Records>

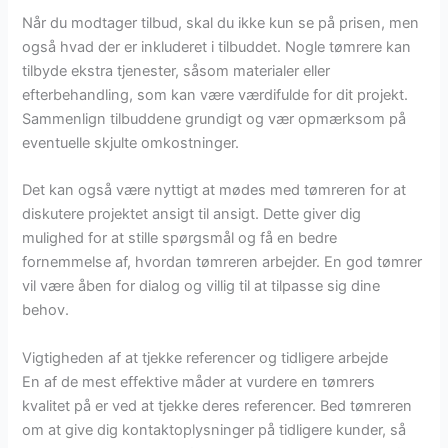
Når du modtager tilbud, skal du ikke kun se på prisen, men
også hvad der er inkluderet i tilbuddet. Nogle tømrere kan
tilbyde ekstra tjenester, såsom materialer eller
efterbehandling, som kan være værdifulde for dit projekt.
Sammenlign tilbuddene grundigt og vær opmærksom på
eventuelle skjulte omkostninger.
Det kan også være nyttigt at mødes med tømreren for at
diskutere projektet ansigt til ansigt. Dette giver dig
mulighed for at stille spørgsmål og få en bedre
fornemmelse af, hvordan tømreren arbejder. En god tømrer
vil være åben for dialog og villig til at tilpasse sig dine
behov.
Vigtigheden af at tjekke referencer og tidligere arbejde
En af de mest effektive måder at vurdere en tømrers
kvalitet på er ved at tjekke deres referencer. Bed tømreren
om at give dig kontaktoplysninger på tidligere kunder, så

Problem requirements> Reproduce the data above line for line, excluding every picture.

Written answer>
Når du modtager tilbud, skal du ikke kun se på prisen, men
også hvad der er inkluderet i tilbuddet. Nogle tømrere kan
tilbyde ekstra tjenester, såsom materialer eller
efterbehandling, som kan være værdifulde for dit projekt.
Sammenlign tilbuddene grundigt og vær opmærksom på
eventuelle skjulte omkostninger.
Det kan også være nyttigt at mødes med tømreren for at
diskutere projektet ansigt til ansigt. Dette giver dig
mulighed for at stille spørgsmål og få en bedre
fornemmelse af, hvordan tømreren arbejder. En god tømrer
vil være åben for dialog og villig til at tilpasse sig dine
behov.
Vigtigheden af at tjekke referencer og tidligere arbejde
En af de mest effektive måder at vurdere en tømrers
kvalitet på er ved at tjekke deres referencer. Bed tømreren
om at give dig kontaktoplysninger på tidligere kunder, så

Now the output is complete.